We called it ambient house: the compromise between two a priori contradictory functions of electronic music, dance and daydreaming, which emerged as evidence on the edge of the increasingly excessive raouts of acid house in the Kingdom. United, from the end of the 80s. A musical genre that was less a function than a function, that of occupying space in these oases where revelers came to recharge their batteries on a break or on their way down; in the early days, moreover, the first DJs to dare to play it, like Alex Paterson or Terry Farley, had to tinker with everything in their disco that was akin to a reassuring sound, B-sides of Pink Floyd, new age full of birdsong or dub…
But the multiplication of these white rooms increasingly popular and calls from the foot of record companies to complete compilations specifically dedicated to domestic listening quickly encouraged composers to return to music freed from the obligation to ignite the dance floor, and to do move to the foreground of songs with slower or more complex tempos, with more assertive melodies, relegated until then to the B sides of the maxis. So ambient house, a catch-all genre and pushed by the specialized press, quickly became the pretext to mutate all the house and techno at once, with some lucrative compilations and big high-profile albums (Chill Out by The KLF, 76:14 de Global Communication, The Orb’s Adventures Beyond the Ultraworld of The Orb) to hide a forest of inventions in all directions, from which would quickly emerge new genres with fuzzy outlines (trip-hop, intelligent dance music…) and a few essential artists.
Virtual Dreams is the first thematic anthology to attempt to encapsulate this explosion, in a critical and informed manner. Compiled by Jamie Tiller and Tako Reyenga, the two collectors at the head of the Music From Memory label, it focuses on the late golden age of the gentle explosion (1993-1997), when the desire to tripper had won all the house and techno subgenres.

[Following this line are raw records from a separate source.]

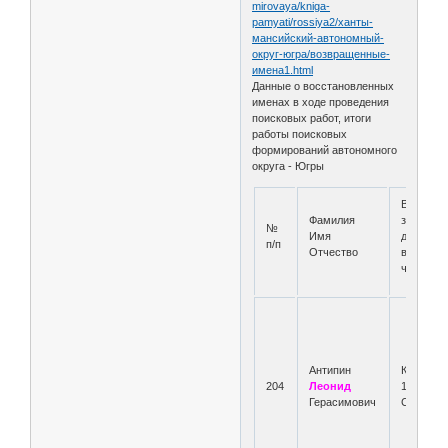
mirovaya/kniga-
pamyati/rossiya2/ханты-
мансийский-автономный-
округ-югра/возвращенные-
имена1.html
Данные о восстановленных
именах в ходе проведения
поисковых работ, итоги
работы поисковых
формирований автономного
округа - Югры
Воинско
Фамилия
звание,
№
Имя
должност
п/п
Отчество
воинска
часть
Антипин
Красноа
204
Леонид
1210 СП 
Герасимович
СД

There are several emblematic artists, such as Mark Pritchard, present twice with Link and a rarity under the name of Pulusha, the Berlin duo Sun Electric or Jonah Sharp, pioneer of the chill out culture with the Spacetime evenings, organized in London since 1990 ; but the main discoveries come from forgotten aesthetes (LA Synthesis, A Positive Life) or from artists’ treasures spotted for less ethereal expressions, such as the German deep house herald David Moufang with an extract from his one and only album on the label ambient radicalized Fax (Solitaire, a masterpiece) or LFO, whose fabulous Helen is retrieved from a compilation Trance Europe Express dating from 1995.
And the greatest pleasure of this sumptuous program, which will delight even connoisseurs as the rarities abound, is the immense variety that unfolds there, well beyond the sounds of tablecloths typical of their time – there is something disco as much as trance, hardcore or American minimalism in these long lush beaches, which depict extraordinarily diverse landscapes, from the Mediterranean island to the surface of Venus. Proof that after Brian Eno, the ambient, less a genre than the solution to a deep cultural need, is never a matter of constraint or subtraction, rather a pretext for musicians to create what they want, and to dive deep into the sound.
Virtual Dreams : Ambient Explorations in the House and Techno Age, 1993-1997 (Music From Memory).